I hear what you're saying, and I've used a Q-code in a QSO or two, myself. The line that separates the mechanism of encoding is a bit fuzzy; however, the line that separates the intent of the coding is not (although it might be harder to identify).

WRT RTTY & PSK (and SSB, for that matter), I think it's important to distinguish between modulation ("encoding" the signal onto/into an RF carrier wave) and encoding the message. For example, one simple method of speech scrambling is to invert the sideband. Is that modulation or encryption? Is that permitted in the amateur service or not? The deciding factor comes down to whether or not the intent is to obscure the meaning. If I publish decoders on the Internet and articles in QST because I think this puts 10% more energy into the transmitted RF (or some such), even though no one with a regular radio can understand me, that would be permitted (like hams with AM radios while others were using SSB). If I did this hoping no one could figure out what I was saying, that, clearly, would not.

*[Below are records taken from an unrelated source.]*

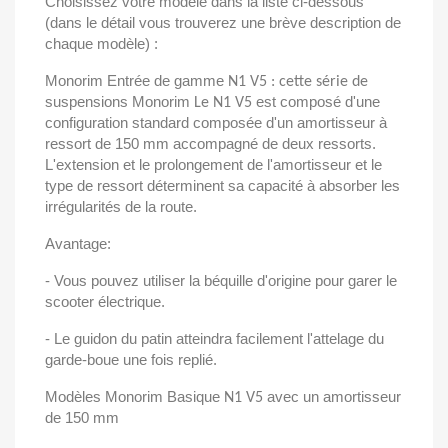
Choisissez votre modèle dans la liste ci-dessous
(dans le détail vous trouverez une brève description de
chaque modèle) :
Monorim Entrée de gamme
N1 V5 : cette série de
suspensions Monorim
est composé d'une
Le N1 V5
configuration standard composée d'un amortisseur à
ressort de 150 mm accompagné de deux ressorts.
L'extension et le prolongement de l'amortisseur et le
type de ressort déterminent sa capacité à absorber les
irrégularités de la route.
Avantage:
- Vous pouvez utiliser la béquille d'origine pour garer le
scooter électrique.
- Le guidon du patin atteindra facilement l'attelage du
garde-boue une fois replié.
Modèles Monorim Basique
avec un amortisseur
N1 V5
de 150 mm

The intent of RTTY, PSK, Q-codes, NTS message codes, etc. is to communicate with other amateurs. ANY other amateur. The intent of police codes is to communicate with other LEOs or select amateurs; in which case, I have to ask, why is this necessary in the first place and why is it necessary in the Amateur service?

The most recent question asked whether ham radio was appropriate for CERT comms, if that required communicating sensitive information. I would think that it's not. Not that it couldn't be used for other CERT comms, but not sensitive information. This, of course, complicates the CERT volunteer who can only say so much on the radio only to say, "Hold on, I need to phone you with the details." 

As a ham, you're caught between a rock and a hard place: pass sensitive info in the clear and you violate the patient/victim's privacy. "Encode" it somehow to protect privacy by obscuring the message, and you violate 97.113 (probably a less severe offense). If you encode it in a way that doesn't obscure the message, then you haven't really protected it and you're back to violating privacy. Any way you cut it, you, as the radio operator, are screwed (as might also be the patient/victim, if the media is monitoring the traffic).

So, to the CERT volunteer's question, I have to ask, if you have police/LEO traffic to pass, why not use police radios and frequencies, which fit the mission requirements better?